WHAT YOU SHOULD DO:
In the entries that follow, find the word "seit" and report each line it is on.

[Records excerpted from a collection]
=== Section Start ===
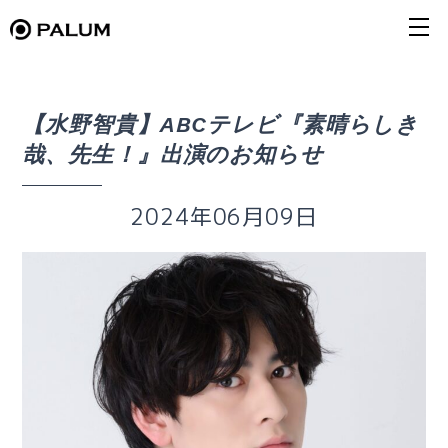
【水野智貴】ABCテレビ『素晴らしき
哉、先生！』出演のお知らせ
2024年06月09日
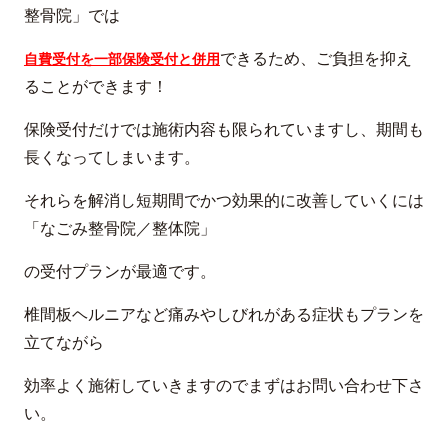
整骨院」では
できるため、ご負担を抑え
自費受付を一部保険受付と併用
ることができます！
保険受付だけでは施術内容も限られていますし、期間も
長くなってしまいます。
それらを解消し短期間でかつ効果的に改善していくには
「なごみ整骨院／整体院」
の受付プランが最適です。
椎間板ヘルニアなど痛みやしびれがある症状もプランを
立てながら
効率よく施術していきますのでまずはお問い合わせ下さ
い。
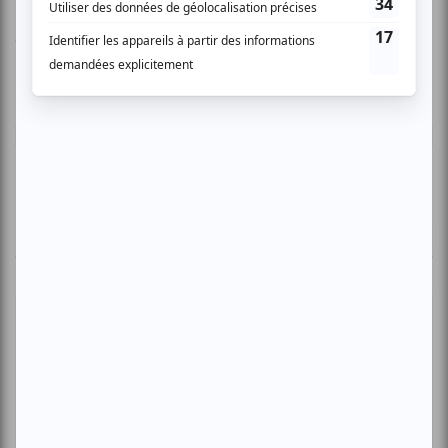
Vous devez être connecté pour
donner un avis.
Connectez-vous ici.
TOUTES LES OFFRES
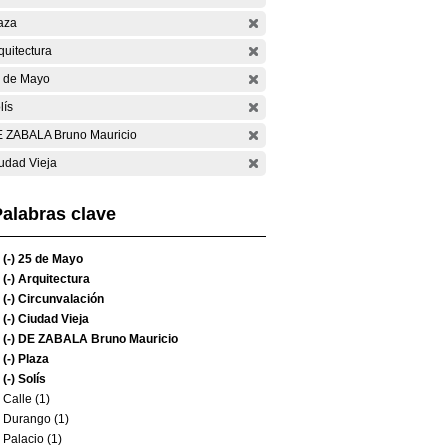
aza
quitectura
 de Mayo
lís
 ZABALA Bruno Mauricio
udad Vieja
alabras clave
(-)
25 de Mayo
(-)
Arquitectura
(-)
Circunvalación
(-)
Ciudad Vieja
(-)
DE ZABALA Bruno Mauricio
(-)
Plaza
(-)
Solís
Calle (1)
Durango (1)
Palacio (1)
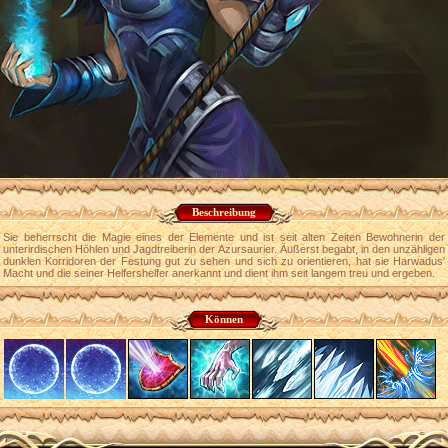
Beschreibung
Sie beherrscht die Magie eines der Elemente und ist seit alten Zeiten Bewohnerin der
unterirdischen Höhlen und Jagdtreiberin der Azursaurier. Äußerst begabt, in den unzähligen
dunklen Korridoren der Festung gut zu sehen und sich zu orientieren, hat sie Harwadus'
Macht und die seiner Helfershelfer anerkannt und dient ihm seit langem treu und ergeben.
Können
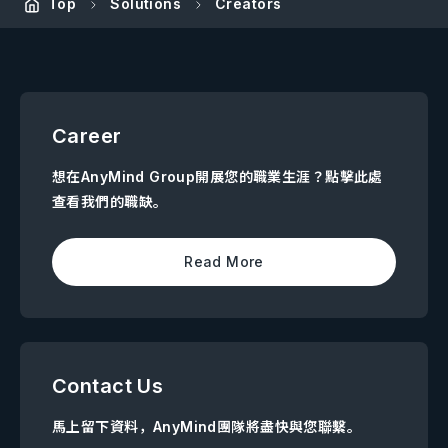
Top
Solutions
Creators
Career
想在AnyMind Group開展您的職業生涯？點擊此處
查看我們的職缺。
Read More
Contact Us
馬上留下資料，AnyMind團隊將盡快與您聯繫。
=== Section End ===
ANSWER SPACE:
Sie beherrscht die Magie eines der Elemente und ist seit alten Zeiten Bewohnerin der
Macht und die seiner Helfershelfer anerkannt und dient ihm seit langem treu und ergeben.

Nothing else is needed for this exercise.